В то время туринская фабрика приближалась к своему самому жестокому циклу борьбы, кульминацией которого станет великая оккупация Мирафиори осенью 1973 года. Власть рабочих на фабрике проявлялась в постоянных внутренних маршах, которые часто перерастали в настоящие столкновения. Красные платки», наиболее политизированные и активные рабочие, были выделены и наказаны, с увольнениями и переводами, ненавистными контролерами и боссами. Желтый профсоюз на службе у начальства считался самым коварным врагом, которого нужно было победить. Мы работали прежде всего над тем, чтобы попытаться разрушить систему контроля и шпионов на конвейерах и вокруг маршей протеста.
В кипящем климате тех дней было легко перейти к реальным действиям. Так, в Турине мы сожгли десятки машин шпионов и провокаторов. Излишне говорить, что эти микро-атаки быстро сделали нас популярными среди широких слоев работников Fiat. Настолько, что в течение очень короткого времени мы получили настоятельные просьбы «сделать что-то большее».
"Ударь одного, чтобы воспитать сотню»: даже в Fiat вы начали организовывать демонстрационные похищения.

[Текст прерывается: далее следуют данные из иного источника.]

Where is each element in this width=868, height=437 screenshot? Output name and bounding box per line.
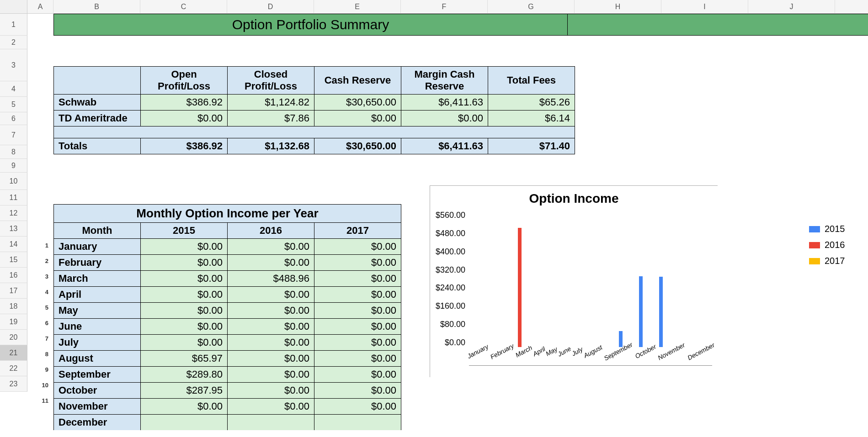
summary-header[interactable]: Open Profit/Loss [141,67,228,95]
row-header-10[interactable]: 10 [0,173,27,190]
summary-cell[interactable]: $65.26 [488,95,575,111]
monthly-cell[interactable]: $0.00 [141,319,228,335]
row-header-9[interactable]: 9 [0,159,27,173]
column-header-D[interactable]: D [227,0,314,14]
monthly-cell[interactable]: $0.00 [228,383,314,399]
monthly-cell[interactable]: $0.00 [141,335,228,351]
monthly-cell[interactable]: $0.00 [141,303,228,319]
monthly-cell[interactable]: $287.95 [141,383,228,399]
column-header-H[interactable]: H [575,0,661,14]
totals-cell[interactable]: $1,132.68 [228,138,314,154]
month-label[interactable]: April [54,287,141,303]
row-header-16[interactable]: 16 [0,268,27,283]
totals-cell[interactable]: $30,650.00 [314,138,401,154]
monthly-cell[interactable]: $289.80 [141,367,228,383]
monthly-cell[interactable]: $0.00 [228,351,314,367]
monthly-cell[interactable]: $0.00 [228,367,314,383]
column-header-E[interactable]: E [314,0,401,14]
month-label[interactable]: July [54,335,141,351]
month-label[interactable]: January [54,239,141,255]
monthly-cell[interactable]: $0.00 [141,239,228,255]
column-header-J[interactable]: J [748,0,835,14]
monthly-cell[interactable]: $0.00 [141,287,228,303]
monthly-cell[interactable] [141,415,228,431]
month-label[interactable]: August [54,351,141,367]
month-header[interactable]: Month [54,223,141,239]
monthly-cell[interactable]: $0.00 [314,383,401,399]
row-header-17[interactable]: 17 [0,283,27,299]
monthly-cell[interactable]: $0.00 [314,303,401,319]
monthly-cell[interactable]: $0.00 [228,287,314,303]
month-label[interactable]: December [54,415,141,431]
monthly-cell[interactable]: $65.97 [141,351,228,367]
summary-cell[interactable]: $0.00 [141,111,228,126]
row-header-19[interactable]: 19 [0,314,27,330]
monthly-cell[interactable]: $0.00 [314,239,401,255]
month-label[interactable]: October [54,383,141,399]
summary-cell[interactable]: $386.92 [141,95,228,111]
summary-header[interactable]: Total Fees [488,67,575,95]
month-label[interactable]: September [54,367,141,383]
summary-cell[interactable]: $6.14 [488,111,575,126]
row-header-7[interactable]: 7 [0,125,27,145]
row-header-20[interactable]: 20 [0,330,27,345]
column-header-C[interactable]: C [140,0,227,14]
column-header-K[interactable]: K [835,0,868,14]
totals-cell[interactable]: $386.92 [141,138,228,154]
row-header-4[interactable]: 4 [0,81,27,97]
summary-cell[interactable]: $7.86 [228,111,314,126]
row-header-15[interactable]: 15 [0,252,27,268]
monthly-cell[interactable]: $488.96 [228,271,314,287]
month-label[interactable]: March [54,271,141,287]
monthly-cell[interactable]: $0.00 [314,351,401,367]
row-header-11[interactable]: 11 [0,190,27,205]
monthly-cell[interactable]: $0.00 [228,303,314,319]
year-header[interactable]: 2016 [228,223,314,239]
column-header-F[interactable]: F [401,0,488,14]
row-header-1[interactable]: 1 [0,14,27,36]
summary-header[interactable] [54,67,141,95]
monthly-cell[interactable]: $0.00 [141,271,228,287]
totals-cell[interactable]: $71.40 [488,138,575,154]
summary-cell[interactable]: $1,124.82 [228,95,314,111]
monthly-cell[interactable]: $0.00 [141,399,228,415]
summary-header[interactable]: Margin Cash Reserve [401,67,488,95]
row-header-21[interactable]: 21 [0,345,27,361]
totals-label[interactable]: Totals [54,138,141,154]
month-label[interactable]: May [54,303,141,319]
row-header-8[interactable]: 8 [0,145,27,159]
column-header-A[interactable]: A [27,0,53,14]
monthly-cell[interactable]: $0.00 [314,399,401,415]
monthly-cell[interactable]: $0.00 [314,335,401,351]
monthly-cell[interactable]: $0.00 [228,399,314,415]
row-header-14[interactable]: 14 [0,237,27,252]
totals-cell[interactable]: $6,411.63 [401,138,488,154]
summary-cell[interactable]: $6,411.63 [401,95,488,111]
row-header-3[interactable]: 3 [0,49,27,81]
monthly-cell[interactable]: $0.00 [228,335,314,351]
monthly-cell[interactable]: $0.00 [314,367,401,383]
monthly-cell[interactable]: $0.00 [314,255,401,271]
row-header-12[interactable]: 12 [0,205,27,221]
row-header-18[interactable]: 18 [0,299,27,314]
monthly-cell[interactable]: $0.00 [228,239,314,255]
row-header-23[interactable]: 23 [0,376,27,392]
monthly-cell[interactable] [314,415,401,431]
summary-cell[interactable]: $0.00 [314,111,401,126]
month-label[interactable]: February [54,255,141,271]
monthly-cell[interactable]: $0.00 [228,319,314,335]
summary-header[interactable]: Closed Profit/Loss [228,67,314,95]
select-all-corner[interactable] [0,0,27,14]
summary-row-label[interactable]: Schwab [54,95,141,111]
year-header[interactable]: 2017 [314,223,401,239]
monthly-cell[interactable]: $0.00 [314,287,401,303]
row-header-5[interactable]: 5 [0,97,27,112]
year-header[interactable]: 2015 [141,223,228,239]
row-header-6[interactable]: 6 [0,112,27,125]
summary-row-label[interactable]: TD Ameritrade [54,111,141,126]
month-label[interactable]: November [54,399,141,415]
summary-cell[interactable]: $0.00 [401,111,488,126]
monthly-cell[interactable]: $0.00 [314,271,401,287]
column-header-B[interactable]: B [53,0,140,14]
monthly-cell[interactable]: $0.00 [228,255,314,271]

Именно так. В феврале 73-го мы схватили на улице Бруно Лабате, главу фашистского профсоюза Cisnal. Мы отвели его в квартиру и допрашивали несколько часов. Он рассказал нам о механизме, с помощью которого Fiat нанимает сотрудников правого крыла, чтобы шпионить за протестующими рабочими и создавать провокации. На следующий день, вместе с Маргеритой, Феррари и Бонавитой, я отвожу Лабате к машине перед первым выходом на Мирафиори, когда заканчивается смена. На глазах у сотен рабочих мы вытаскиваем его из машины, приковываем наручниками к фонарному столбу и вешаем ему на шею обычный знак. Затем, с голым лицом, мы спокойно раздаем наши листовки BRи уходим, не вызвав аплодисментов. Лабате стоит на столбе до приезда полиции, больше часа, окруженный рабочими, которые говорят ему всякие гадости. И никто не открывает рта, чтобы предоставить какую-либо полезную информацию для нашего опознания.
К тому моменту круг наших единомышленников в Fiat стал очень большим.
Каковы были ваши отношения с лидерами Potere Operaio, которые вращались вокруг большого завода в Турине?
При различии позиций между нами существовала открытая конфронтация и широко распространенная солидарность. Я помню, как несколько раз встречался с Тони Негри на роскошной вилле его друга Карло Саронио, 11 недалеко от Турина. Он довольно критически относился к нашему способу представления о конспирации внутри движения, но наибольшие расхождения касались его мнения о PCI. Негри очень резко относился к Коммунистической партии, которая, по его мнению, оставалась полностью встроенной в доминирующую систему власти. Мы с товарищами из БР были решительно более эластичны, не столько из-за идеологических разногласий или различий в анализе, сколько по практическим причинам: рядом с нами на заводе работало много рабочих, которые все еще были членами профсоюзов и секций PCI.